Study material =>
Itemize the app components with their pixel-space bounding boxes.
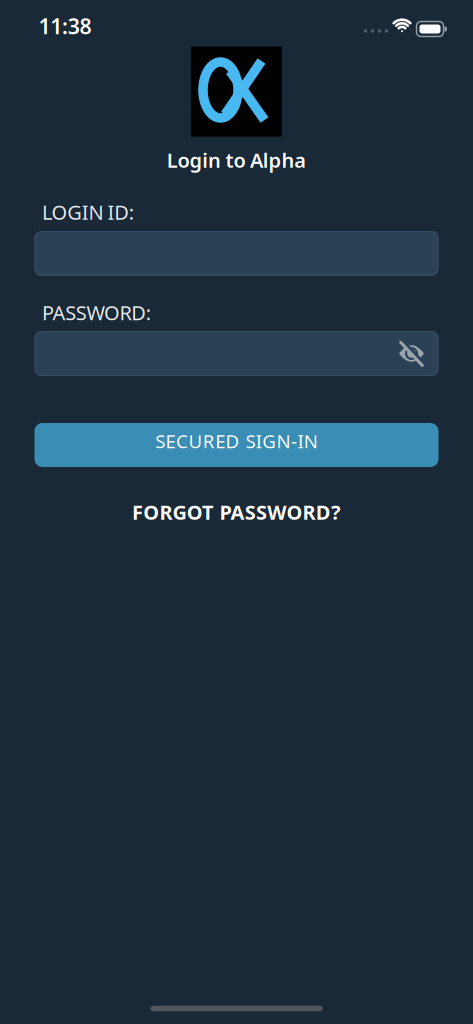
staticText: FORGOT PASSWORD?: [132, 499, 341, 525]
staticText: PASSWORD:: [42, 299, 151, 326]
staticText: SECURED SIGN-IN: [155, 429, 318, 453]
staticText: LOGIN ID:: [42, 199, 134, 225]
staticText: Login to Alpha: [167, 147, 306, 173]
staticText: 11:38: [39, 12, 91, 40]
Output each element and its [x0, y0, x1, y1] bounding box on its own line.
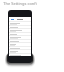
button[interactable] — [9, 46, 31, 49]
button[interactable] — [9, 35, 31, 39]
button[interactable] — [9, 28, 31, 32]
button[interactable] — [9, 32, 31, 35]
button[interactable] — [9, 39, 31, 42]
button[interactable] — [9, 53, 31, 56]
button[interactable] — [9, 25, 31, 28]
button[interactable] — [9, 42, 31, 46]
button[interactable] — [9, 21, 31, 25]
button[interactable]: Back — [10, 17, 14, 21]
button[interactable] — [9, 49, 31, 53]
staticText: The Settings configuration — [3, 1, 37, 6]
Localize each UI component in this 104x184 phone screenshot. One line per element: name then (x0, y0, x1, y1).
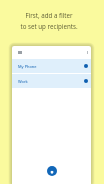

Exercise aim => For this exercise, retype exactly, and only, the lines from the line with "Output each element" through the last line of the material above, both included. Pictures stay out.

Solved problem =>
Output each element and its [x0, y0, x1, y1] bounding box on its own line.
button[interactable] — [9, 46, 31, 49]
button[interactable] — [9, 35, 31, 39]
button[interactable] — [9, 28, 31, 32]
button[interactable] — [9, 32, 31, 35]
button[interactable] — [9, 39, 31, 42]
button[interactable] — [9, 53, 31, 56]
button[interactable] — [9, 25, 31, 28]
button[interactable] — [9, 42, 31, 46]
button[interactable] — [9, 21, 31, 25]
button[interactable]: Back — [10, 17, 14, 21]
button[interactable] — [9, 49, 31, 53]
staticText: The Settings configuration — [3, 1, 37, 6]
Localize each UI component in this 104x184 phone screenshot. One line per element: name then (x0, y0, x1, y1).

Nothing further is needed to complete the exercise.